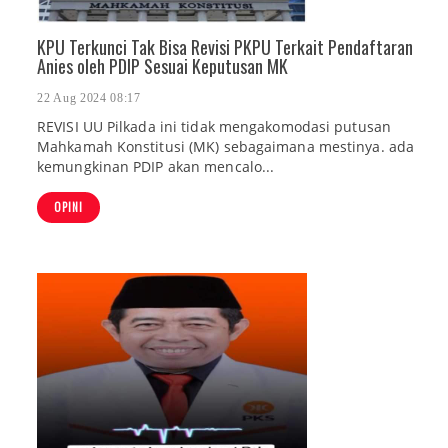
KPU Terkunci Tak Bisa Revisi PKPU Terkait Pendaftaran
Anies oleh PDIP Sesuai Keputusan MK
22 Aug 2024 08:17
REVISI UU Pilkada ini tidak mengakomodasi putusan
Mahkamah Konstitusi (MK) sebagaimana mestinya. ada
kemungkinan PDIP akan mencalo...
OPINI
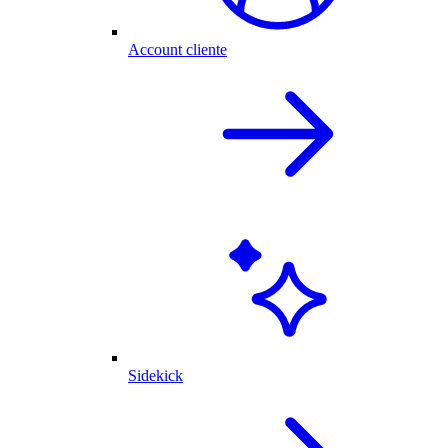
Account cliente
Sidekick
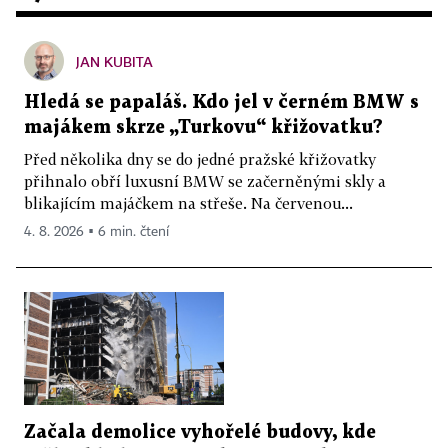
JAN KUBITA
Hledá se papaláš. Kdo jel v černém BMW s
majákem skrze „Turkovu“ křižovatku?
Před několika dny se do jedné pražské křižovatky
přihnalo obří luxusní BMW se začerněnými skly a
blikajícím majáčkem na střeše. Na červenou...
4. 8. 2026 ▪ 6 min. čtení
Začala demolice vyhořelé budovy, kde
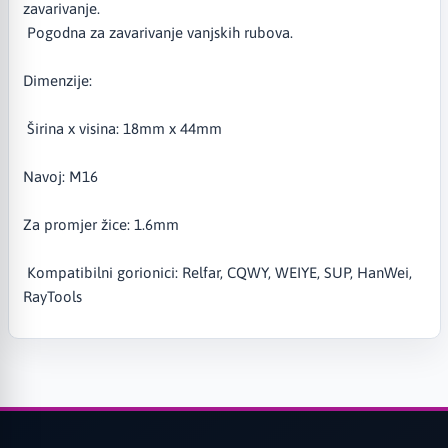
zavarivanje.
Pogodna za zavarivanje vanjskih rubova.
Dimenzije:
Širina x visina: 18mm x 44mm
Navoj: M16
Za promjer žice: 1.6mm
Kompatibilni gorionici: Relfar, CQWY, WEIYE, SUP, HanWei,
RayTools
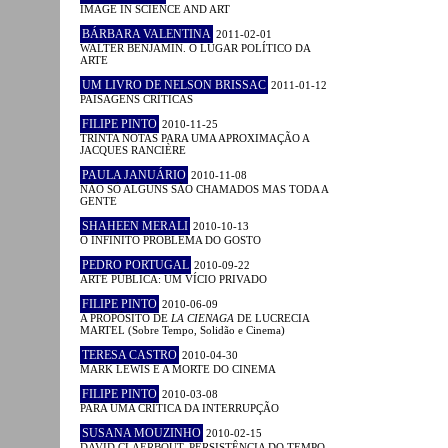
IMAGE IN SCIENCE AND ART
BÁRBARA VALENTINA
2011-02-01
WALTER BENJAMIN. O LUGAR POLÍTICO DA
ARTE
UM LIVRO DE NELSON BRISSAC
2011-01-12
PAISAGENS CRÍTICAS
FILIPE PINTO
2010-11-25
TRINTA NOTAS PARA UMA APROXIMAÇÃO A
JACQUES RANCIÈRE
PAULA JANUÁRIO
2010-11-08
NÃO SÓ ALGUNS SÃO CHAMADOS MAS TODA A
GENTE
SHAHEEN MERALI
2010-10-13
O INFINITO PROBLEMA DO GOSTO
PEDRO PORTUGAL
2010-09-22
ARTE PÚBLICA: UM VÍCIO PRIVADO
FILIPE PINTO
2010-06-09
A PROPÓSITO DE
LA CIENAGA
DE LUCRECIA
MARTEL (Sobre Tempo, Solidão e Cinema)
TERESA CASTRO
2010-04-30
MARK LEWIS E A MORTE DO CINEMA
FILIPE PINTO
2010-03-08
PARA UMA CRÍTICA DA INTERRUPÇÃO
SUSANA MOUZINHO
2010-02-15
DAVID CLAERBOUT. PERSISTÊNCIA DO TEMPO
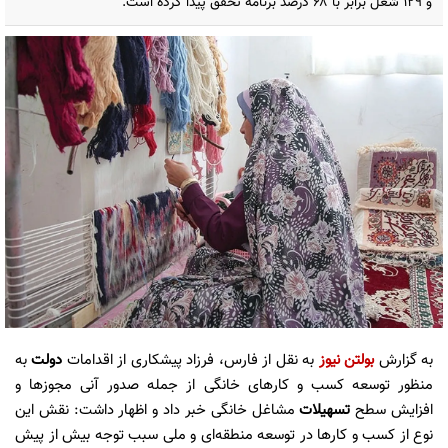
و ۱۲۹ شغل برابر با ۶۸ درصد برنامه تحقق پیدا کردە است.
به گزارش
بولتن نیوز
به نقل از فارس، فرزاد پیشکاری از اقدامات
دولت
به
منظور توسعه کسب و کارهای خانگی از جمله صدور آنی مجوزها و
افزایش سطح
تسهیلات
مشاغل خانگی خبر داد و اظهار داشت: نقش این
نوع از کسب‌ و کارها در توسعه منطقه‌ای و ملی سبب توجه بیش از پیش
==================================================
(Activity): Could you output every entry exactly as written, skipping the pictures?

(Solved exercise):
KPU Terkunci Tak Bisa Revisi PKPU Terkait Pendaftaran
Anies oleh PDIP Sesuai Keputusan MK
22 Aug 2024 08:17
REVISI UU Pilkada ini tidak mengakomodasi putusan
Mahkamah Konstitusi (MK) sebagaimana mestinya. ada
kemungkinan PDIP akan mencalo...
OPINI
Account cliente
Sidekick
JAN KUBITA
Hledá se papaláš. Kdo jel v černém BMW s
majákem skrze „Turkovu“ křižovatku?
Před několika dny se do jedné pražské křižovatky
přihnalo obří luxusní BMW se začerněnými skly a
blikajícím majáčkem na střeše. Na červenou...
4. 8. 2026 ▪ 6 min. čtení
Začala demolice vyhořelé budovy, kde
zavarivanje.
Pogodna za zavarivanje vanjskih rubova.
Dimenzije:
Širina x visina: 18mm x 44mm
Navoj: M16
Za promjer žice: 1.6mm
Kompatibilni gorionici: Relfar, CQWY, WEIYE, SUP, HanWei,
RayTools
IMAGE IN SCIENCE AND ART
BÁRBARA VALENTINA
2011-02-01
WALTER BENJAMIN. O LUGAR POLÍTICO DA
ARTE
UM LIVRO DE NELSON BRISSAC
2011-01-12
PAISAGENS CRÍTICAS
FILIPE PINTO
2010-11-25
TRINTA NOTAS PARA UMA APROXIMAÇÃO A
JACQUES RANCIÈRE
PAULA JANUÁRIO
2010-11-08
NÃO SÓ ALGUNS SÃO CHAMADOS MAS TODA A
GENTE
SHAHEEN MERALI
2010-10-13
O INFINITO PROBLEMA DO GOSTO
PEDRO PORTUGAL
2010-09-22
ARTE PÚBLICA: UM VÍCIO PRIVADO
FILIPE PINTO
2010-06-09
A PROPÓSITO DE
LA CIENAGA
DE LUCRECIA
MARTEL (Sobre Tempo, Solidão e Cinema)
TERESA CASTRO
2010-04-30
MARK LEWIS E A MORTE DO CINEMA
FILIPE PINTO
2010-03-08
PARA UMA CRÍTICA DA INTERRUPÇÃO
SUSANA MOUZINHO
2010-02-15
DAVID CLAERBOUT. PERSISTÊNCIA DO TEMPO
و ۱۲۹ شغل برابر با ۶۸ درصد برنامه تحقق پیدا کردە است.
به گزارش
بولتن نیوز
به نقل از فارس، فرزاد پیشکاری از اقدامات
دولت
به
منظور توسعه کسب و کارهای خانگی از جمله صدور آنی مجوزها و
افزایش سطح
تسهیلات
مشاغل خانگی خبر داد و اظهار داشت: نقش این
نوع از کسب‌ و کارها در توسعه منطقه‌ای و ملی سبب توجه بیش از پیش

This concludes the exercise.